専業主婦の年金どうなる? 扶養家族で居続けるための「年収の壁」問題とは?
年金制度の中で、会社員の配偶者は保険料を負担せず、年金は受け取れるという仕組みがある。パート労働などで収入が一定額を超えると、この仕組みの対象外になるため、年収を抑えようと働く日数を調整する女性もいて、「年収の壁」と呼ばれている。この制度には賛否があり、21日は厚生労働省の年金部会も開かれる。
■年金の加入者は3種類
まず、年金制度をおさらいする。20歳以上60歳未満の人は年金制度への加入が義務付けられ、加入者は働き方に応じて3つの種類に分けられる。
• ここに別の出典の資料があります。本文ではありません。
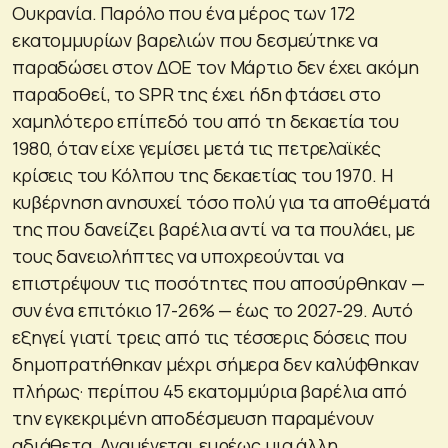
Ουκρανία. Παρόλο που ένα μέρος των 172
εκατομμυρίων βαρελιών που δεσμεύτηκε να
παραδώσει στον ΔΟΕ τον Μάρτιο δεν έχει ακόμη
παραδοθεί, το SPR της έχει ήδη φτάσει στο
χαμηλότερο επίπεδό του από τη δεκαετία του
1980, όταν είχε γεμίσει μετά τις πετρελαϊκές
κρίσεις του Κόλπου της δεκαετίας του 1970. Η
κυβέρνηση ανησυχεί τόσο πολύ για τα αποθέματά
της που δανείζει βαρέλια αντί να τα πουλάει, με
τους δανειολήπτες να υποχρεούνται να
επιστρέψουν τις ποσότητες που αποσύρθηκαν —
συν ένα επιτόκιο 17-26% — έως το 2027-29. Αυτό
εξηγεί γιατί τρεις από τις τέσσερις δόσεις που
δημοπρατήθηκαν μέχρι σήμερα δεν καλύφθηκαν
πλήρως· περίπου 45 εκατομμύρια βαρέλια από
την εγκεκριμένη αποδέσμευση παραμένουν
αδιάθετα. Αναμένεται ευρέως μια άλλη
【第1号被保険者】自営業者とその配偶者、無職の人、学生など例:夫婦で商店経営夫、妻がそれぞれ保険料を負担。*国民年金に加入、*受け取る年金=国民年金の額
【第2号被保険者】会社員、公務員など
例:会社員の男女保険料は給与の18.3%固定、保険料の半分を会社が負担半分は会社員各自が負担(これを労使折半という)*厚生年金(公務員は共済年金)と国民年金の両方に加入*年金=国民年金の額+給与に比例した額
【第3号被保険者】第2号被保険者に扶養されている配偶者(妻や夫)で原則として年収130万円未満の人
例:会社員の妻で専業主婦本人は保険料負担なし*国民年金に加入*年金=国民年金の額が受け取れる
■会社員妻の第3号被保険者とは?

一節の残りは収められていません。